Es hat sich die Überzeugung durchgesetzt, dass es bereichernd ist, sich über Grenzen hinwegzubewegen und sich kunterbunt querbeet auszutauschen: interdisziplinär, generationen- und genderübergreifend, interkulturell, überregional, transnational. Das war nicht immer so.

Weil das aber die EU immer schon so sah, wusste und wollte, musste sie auch in diesem Fall ihre mehr oder weniger eingefleischten Europäer zu ihrem Glück zwingen. Und machte in einigen Förderprogrammen den verpflichtenden transnationalen Austausch zur Bedingung. Das fanden viele Projektmitarbeiter zunächst lästig. Hatte man doch viel zu wenig Zeit für den Projekttrallala vor Ort in den heimischen, vertrauten Gefilden, sollte man auch noch sonst wohin reisen, um sich mit sonst wem in einer Fremdsprache radebrechend auszutauschen.
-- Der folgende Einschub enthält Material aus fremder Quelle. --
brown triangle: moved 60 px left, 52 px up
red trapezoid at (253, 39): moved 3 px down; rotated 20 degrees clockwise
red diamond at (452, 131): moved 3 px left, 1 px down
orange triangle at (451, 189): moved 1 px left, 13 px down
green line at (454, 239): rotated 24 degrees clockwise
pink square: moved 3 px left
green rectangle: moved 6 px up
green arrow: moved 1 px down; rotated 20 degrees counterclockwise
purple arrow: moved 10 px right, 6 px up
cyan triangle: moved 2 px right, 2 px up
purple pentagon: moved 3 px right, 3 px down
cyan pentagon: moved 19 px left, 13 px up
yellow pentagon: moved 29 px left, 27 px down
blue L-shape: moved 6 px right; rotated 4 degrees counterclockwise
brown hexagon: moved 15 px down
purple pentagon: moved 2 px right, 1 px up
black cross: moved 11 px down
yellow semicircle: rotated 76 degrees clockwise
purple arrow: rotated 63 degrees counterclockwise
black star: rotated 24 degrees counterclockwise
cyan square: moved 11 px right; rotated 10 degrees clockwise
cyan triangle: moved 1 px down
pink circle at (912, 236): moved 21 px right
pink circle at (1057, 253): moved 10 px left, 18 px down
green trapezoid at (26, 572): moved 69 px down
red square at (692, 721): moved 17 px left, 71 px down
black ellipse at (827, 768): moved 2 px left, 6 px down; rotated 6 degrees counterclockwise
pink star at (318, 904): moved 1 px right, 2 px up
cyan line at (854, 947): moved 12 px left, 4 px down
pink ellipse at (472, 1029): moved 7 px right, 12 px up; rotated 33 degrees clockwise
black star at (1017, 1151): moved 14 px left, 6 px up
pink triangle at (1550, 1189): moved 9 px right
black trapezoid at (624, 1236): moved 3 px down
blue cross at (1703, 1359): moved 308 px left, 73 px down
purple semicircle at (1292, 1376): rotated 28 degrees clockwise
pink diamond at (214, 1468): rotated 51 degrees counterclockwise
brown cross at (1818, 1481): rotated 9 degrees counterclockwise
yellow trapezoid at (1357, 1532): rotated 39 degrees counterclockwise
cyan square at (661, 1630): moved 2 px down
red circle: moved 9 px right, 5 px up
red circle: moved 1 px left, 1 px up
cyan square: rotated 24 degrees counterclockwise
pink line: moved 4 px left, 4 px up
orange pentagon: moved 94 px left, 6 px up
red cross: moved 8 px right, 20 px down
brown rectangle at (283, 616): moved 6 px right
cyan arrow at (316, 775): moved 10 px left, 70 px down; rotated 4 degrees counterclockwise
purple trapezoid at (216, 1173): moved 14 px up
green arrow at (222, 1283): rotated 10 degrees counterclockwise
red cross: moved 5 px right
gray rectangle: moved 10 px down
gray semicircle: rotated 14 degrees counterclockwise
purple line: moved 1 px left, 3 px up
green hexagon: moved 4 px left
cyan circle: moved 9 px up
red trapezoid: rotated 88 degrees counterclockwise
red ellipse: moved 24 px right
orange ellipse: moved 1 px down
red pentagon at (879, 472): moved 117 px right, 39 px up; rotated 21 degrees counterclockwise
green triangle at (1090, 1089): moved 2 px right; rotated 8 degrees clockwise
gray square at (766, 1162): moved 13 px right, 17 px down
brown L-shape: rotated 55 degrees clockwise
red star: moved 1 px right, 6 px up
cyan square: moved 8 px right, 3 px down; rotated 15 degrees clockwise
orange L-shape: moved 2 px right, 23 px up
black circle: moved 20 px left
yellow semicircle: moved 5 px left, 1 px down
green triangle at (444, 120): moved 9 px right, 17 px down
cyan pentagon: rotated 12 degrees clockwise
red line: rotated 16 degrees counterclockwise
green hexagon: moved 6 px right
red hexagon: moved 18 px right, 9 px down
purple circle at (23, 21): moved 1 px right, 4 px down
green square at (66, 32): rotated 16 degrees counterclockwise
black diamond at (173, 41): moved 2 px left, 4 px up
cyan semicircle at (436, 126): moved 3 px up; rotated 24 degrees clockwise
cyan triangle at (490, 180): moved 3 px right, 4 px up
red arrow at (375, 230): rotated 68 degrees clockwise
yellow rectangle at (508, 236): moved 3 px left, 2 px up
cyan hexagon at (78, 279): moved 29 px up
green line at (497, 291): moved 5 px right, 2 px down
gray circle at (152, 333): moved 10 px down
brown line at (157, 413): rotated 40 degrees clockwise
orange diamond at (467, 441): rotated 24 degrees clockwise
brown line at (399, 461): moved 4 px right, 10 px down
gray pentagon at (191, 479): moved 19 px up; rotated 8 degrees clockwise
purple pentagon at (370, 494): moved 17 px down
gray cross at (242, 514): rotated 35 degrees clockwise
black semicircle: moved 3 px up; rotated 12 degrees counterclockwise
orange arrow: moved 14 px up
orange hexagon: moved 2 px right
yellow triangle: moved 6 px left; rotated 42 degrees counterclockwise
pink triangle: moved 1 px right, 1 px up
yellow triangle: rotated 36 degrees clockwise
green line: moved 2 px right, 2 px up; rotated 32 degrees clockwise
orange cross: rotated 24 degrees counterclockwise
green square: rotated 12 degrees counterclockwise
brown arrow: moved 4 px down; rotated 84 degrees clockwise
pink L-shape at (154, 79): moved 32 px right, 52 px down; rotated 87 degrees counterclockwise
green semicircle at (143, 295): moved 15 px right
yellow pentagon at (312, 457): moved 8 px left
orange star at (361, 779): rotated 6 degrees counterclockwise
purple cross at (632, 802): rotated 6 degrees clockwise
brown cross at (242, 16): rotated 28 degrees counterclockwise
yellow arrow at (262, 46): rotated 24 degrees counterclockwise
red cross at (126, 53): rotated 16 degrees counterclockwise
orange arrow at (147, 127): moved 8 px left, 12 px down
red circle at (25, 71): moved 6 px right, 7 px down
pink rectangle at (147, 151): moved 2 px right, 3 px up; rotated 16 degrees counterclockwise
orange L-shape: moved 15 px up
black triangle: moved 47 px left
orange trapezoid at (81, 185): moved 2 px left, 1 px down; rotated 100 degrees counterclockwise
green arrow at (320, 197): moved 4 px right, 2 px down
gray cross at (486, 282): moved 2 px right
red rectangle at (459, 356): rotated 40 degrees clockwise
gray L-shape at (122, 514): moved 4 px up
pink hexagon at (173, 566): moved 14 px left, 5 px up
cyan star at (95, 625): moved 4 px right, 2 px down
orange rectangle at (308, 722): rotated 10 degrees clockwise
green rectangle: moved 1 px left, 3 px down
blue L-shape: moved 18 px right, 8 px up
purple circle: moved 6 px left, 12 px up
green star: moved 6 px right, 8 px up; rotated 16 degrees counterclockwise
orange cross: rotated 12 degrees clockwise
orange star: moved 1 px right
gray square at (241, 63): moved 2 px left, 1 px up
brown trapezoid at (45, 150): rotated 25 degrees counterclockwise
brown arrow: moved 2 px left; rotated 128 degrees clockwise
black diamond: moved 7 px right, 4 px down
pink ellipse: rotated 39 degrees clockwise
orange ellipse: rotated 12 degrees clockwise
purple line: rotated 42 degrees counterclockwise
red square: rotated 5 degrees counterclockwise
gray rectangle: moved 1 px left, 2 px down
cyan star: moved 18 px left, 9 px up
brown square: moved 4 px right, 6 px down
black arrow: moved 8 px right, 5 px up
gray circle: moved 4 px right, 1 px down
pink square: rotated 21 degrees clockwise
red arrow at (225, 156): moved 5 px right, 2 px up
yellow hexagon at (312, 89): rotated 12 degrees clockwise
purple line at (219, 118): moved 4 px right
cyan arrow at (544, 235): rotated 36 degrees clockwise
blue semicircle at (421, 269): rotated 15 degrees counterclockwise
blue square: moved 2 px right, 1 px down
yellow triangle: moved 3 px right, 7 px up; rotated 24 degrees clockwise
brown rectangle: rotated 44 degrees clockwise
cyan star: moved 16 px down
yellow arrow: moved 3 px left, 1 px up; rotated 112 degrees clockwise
Und tatsächlich – das lief in vielen Fällen nicht wie am Schnürchen, sondern die Italiener kamen immer zu spät, die Franzosen machten immer alles auf den letzten Drücker, die Deutschen wollten immer sofort noch vor dem Kennenlernen loslegen, so dass im Ergebnis ein gegenseitiges Unverständnis und eine gemeinsame Unzufriedenheit entstand. Und das ausgerechnet am deutlichsten bei den interkulturellen Trainern. Aber nun gut, die Schuster haben die schlechtesten Schuhe, die interkulturellen Trainer sind auch nur Menschen und immerhin machen sie ihren Unmut explizit.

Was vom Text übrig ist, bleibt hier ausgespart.